ASSIGNED TASK:
Return precisely the opening lines of the listing below, ending with the line that contains "Sarni Stok, Bielsko-Biała (434, 2329)".

MATERIAL PROVIDED:
BEGIN

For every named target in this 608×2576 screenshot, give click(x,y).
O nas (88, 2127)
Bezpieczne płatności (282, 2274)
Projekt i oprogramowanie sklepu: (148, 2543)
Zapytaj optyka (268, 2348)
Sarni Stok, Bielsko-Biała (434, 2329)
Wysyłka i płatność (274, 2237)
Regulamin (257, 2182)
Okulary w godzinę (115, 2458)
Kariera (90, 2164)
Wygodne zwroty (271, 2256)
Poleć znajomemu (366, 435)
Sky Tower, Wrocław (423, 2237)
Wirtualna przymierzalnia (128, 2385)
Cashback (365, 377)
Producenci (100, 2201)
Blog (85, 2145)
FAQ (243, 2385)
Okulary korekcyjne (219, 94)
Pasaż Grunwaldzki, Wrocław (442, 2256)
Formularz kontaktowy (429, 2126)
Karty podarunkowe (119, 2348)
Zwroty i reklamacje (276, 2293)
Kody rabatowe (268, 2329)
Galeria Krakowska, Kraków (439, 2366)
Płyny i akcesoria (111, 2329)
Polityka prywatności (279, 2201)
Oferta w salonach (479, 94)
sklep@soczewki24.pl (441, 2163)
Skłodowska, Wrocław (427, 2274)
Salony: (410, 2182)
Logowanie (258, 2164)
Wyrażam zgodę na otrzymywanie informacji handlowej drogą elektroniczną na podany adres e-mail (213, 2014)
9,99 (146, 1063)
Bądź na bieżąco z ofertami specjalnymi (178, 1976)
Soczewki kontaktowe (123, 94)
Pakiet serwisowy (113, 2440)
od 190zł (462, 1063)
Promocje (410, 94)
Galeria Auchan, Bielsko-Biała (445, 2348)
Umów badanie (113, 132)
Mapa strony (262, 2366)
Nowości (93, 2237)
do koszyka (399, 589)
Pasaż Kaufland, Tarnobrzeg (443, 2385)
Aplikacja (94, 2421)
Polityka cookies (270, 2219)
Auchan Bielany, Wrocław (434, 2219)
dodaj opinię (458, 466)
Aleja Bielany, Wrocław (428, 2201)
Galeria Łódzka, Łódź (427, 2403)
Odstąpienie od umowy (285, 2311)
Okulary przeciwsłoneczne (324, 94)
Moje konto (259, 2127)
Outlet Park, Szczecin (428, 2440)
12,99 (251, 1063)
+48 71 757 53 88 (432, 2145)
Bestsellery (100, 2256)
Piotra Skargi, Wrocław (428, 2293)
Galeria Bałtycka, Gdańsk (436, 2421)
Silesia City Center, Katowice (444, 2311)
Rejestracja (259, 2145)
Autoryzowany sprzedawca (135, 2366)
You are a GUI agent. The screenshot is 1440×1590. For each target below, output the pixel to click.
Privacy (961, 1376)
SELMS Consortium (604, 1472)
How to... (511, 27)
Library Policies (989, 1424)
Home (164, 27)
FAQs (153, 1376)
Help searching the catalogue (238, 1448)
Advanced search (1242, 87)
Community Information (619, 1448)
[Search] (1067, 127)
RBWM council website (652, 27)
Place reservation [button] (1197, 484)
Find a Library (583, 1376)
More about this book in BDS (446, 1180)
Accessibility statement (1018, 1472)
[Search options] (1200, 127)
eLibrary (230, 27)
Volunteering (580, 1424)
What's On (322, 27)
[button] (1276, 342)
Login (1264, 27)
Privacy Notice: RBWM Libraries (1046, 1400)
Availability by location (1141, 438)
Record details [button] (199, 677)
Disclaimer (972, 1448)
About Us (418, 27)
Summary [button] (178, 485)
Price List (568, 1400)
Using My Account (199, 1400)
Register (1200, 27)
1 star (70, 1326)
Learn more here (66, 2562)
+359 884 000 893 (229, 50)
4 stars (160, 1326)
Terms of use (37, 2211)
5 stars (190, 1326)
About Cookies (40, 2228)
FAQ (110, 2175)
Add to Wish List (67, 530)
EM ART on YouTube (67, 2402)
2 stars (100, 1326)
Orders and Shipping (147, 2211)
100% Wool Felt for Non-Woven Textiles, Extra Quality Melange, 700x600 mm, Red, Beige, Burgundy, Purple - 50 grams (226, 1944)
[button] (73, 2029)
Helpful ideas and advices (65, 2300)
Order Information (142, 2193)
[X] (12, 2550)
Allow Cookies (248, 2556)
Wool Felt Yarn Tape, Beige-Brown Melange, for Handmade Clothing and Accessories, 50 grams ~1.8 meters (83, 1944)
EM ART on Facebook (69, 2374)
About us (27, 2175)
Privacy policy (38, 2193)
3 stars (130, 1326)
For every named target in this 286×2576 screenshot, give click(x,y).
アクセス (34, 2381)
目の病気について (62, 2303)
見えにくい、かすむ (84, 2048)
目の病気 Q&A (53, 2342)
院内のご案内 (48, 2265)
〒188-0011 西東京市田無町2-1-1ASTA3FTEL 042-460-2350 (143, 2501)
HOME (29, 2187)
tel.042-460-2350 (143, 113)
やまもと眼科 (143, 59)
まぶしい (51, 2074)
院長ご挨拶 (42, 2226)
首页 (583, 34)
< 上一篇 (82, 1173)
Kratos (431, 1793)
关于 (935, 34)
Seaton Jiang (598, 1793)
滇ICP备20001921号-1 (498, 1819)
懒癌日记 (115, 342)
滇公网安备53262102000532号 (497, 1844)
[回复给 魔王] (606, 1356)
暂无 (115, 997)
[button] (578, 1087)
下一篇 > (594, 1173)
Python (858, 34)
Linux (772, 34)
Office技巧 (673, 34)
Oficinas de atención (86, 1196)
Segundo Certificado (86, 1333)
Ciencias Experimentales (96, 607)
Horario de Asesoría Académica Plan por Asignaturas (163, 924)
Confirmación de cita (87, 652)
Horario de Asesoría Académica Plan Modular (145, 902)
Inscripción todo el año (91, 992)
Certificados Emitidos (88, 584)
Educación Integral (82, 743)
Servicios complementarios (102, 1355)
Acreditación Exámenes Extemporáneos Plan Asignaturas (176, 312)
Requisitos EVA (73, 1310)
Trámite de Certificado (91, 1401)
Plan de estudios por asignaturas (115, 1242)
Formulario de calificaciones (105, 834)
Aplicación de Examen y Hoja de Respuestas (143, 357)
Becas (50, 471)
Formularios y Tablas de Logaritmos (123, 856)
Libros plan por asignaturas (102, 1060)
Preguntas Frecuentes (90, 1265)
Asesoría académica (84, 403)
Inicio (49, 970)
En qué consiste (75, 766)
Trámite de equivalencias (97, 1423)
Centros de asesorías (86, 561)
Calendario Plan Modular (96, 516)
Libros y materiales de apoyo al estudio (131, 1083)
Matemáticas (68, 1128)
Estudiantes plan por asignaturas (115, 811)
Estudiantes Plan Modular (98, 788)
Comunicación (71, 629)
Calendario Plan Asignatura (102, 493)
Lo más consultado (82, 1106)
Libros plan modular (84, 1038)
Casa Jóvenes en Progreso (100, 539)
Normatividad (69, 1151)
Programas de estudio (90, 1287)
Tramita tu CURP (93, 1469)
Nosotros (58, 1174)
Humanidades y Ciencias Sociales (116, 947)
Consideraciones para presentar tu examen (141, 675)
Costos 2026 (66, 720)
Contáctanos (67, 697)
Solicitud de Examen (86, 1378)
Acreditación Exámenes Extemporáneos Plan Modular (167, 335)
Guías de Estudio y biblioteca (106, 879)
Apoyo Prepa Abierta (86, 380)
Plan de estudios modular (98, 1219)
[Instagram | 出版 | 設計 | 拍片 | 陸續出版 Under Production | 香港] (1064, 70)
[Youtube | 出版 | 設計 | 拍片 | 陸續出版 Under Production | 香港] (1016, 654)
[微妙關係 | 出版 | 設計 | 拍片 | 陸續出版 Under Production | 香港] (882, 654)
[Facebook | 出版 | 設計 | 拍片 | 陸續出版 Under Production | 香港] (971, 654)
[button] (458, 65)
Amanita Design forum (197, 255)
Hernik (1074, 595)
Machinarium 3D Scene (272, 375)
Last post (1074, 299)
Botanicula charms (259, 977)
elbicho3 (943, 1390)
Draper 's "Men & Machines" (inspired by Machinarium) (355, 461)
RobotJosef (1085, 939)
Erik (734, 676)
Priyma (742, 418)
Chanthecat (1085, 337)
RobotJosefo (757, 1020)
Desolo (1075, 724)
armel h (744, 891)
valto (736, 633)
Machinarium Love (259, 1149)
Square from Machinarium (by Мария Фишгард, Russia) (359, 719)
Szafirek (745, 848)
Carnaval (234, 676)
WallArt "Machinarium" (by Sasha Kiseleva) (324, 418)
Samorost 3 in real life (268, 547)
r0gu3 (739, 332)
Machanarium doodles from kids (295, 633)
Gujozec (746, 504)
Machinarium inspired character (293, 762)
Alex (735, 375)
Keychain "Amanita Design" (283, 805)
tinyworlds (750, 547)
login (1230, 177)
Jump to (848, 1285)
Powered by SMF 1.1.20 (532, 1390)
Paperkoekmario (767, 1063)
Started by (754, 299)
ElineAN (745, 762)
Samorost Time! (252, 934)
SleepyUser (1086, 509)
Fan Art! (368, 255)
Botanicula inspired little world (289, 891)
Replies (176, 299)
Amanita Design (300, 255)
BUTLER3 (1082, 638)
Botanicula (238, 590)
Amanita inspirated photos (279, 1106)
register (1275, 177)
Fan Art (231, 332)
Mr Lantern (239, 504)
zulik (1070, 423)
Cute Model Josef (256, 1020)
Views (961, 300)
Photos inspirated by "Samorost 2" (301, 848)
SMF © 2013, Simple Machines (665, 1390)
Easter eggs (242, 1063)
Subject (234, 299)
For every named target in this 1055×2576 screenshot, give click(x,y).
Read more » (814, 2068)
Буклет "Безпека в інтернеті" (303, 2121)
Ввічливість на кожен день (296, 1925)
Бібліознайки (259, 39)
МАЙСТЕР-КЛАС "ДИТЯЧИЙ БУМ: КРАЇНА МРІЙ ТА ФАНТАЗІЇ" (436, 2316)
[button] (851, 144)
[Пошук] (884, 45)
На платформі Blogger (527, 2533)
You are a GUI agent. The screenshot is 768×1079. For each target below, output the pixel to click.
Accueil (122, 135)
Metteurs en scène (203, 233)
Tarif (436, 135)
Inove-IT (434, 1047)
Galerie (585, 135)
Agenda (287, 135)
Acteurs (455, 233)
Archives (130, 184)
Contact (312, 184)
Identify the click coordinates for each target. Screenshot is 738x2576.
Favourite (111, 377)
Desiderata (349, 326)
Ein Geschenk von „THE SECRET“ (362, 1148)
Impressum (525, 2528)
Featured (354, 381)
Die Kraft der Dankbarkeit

END

YOUR RESPONSE:
For every named target in this 608×2576 screenshot, give click(x,y).
O nas (88, 2127)
Bezpieczne płatności (282, 2274)
Projekt i oprogramowanie sklepu: (148, 2543)
Zapytaj optyka (268, 2348)
Sarni Stok, Bielsko-Biała (434, 2329)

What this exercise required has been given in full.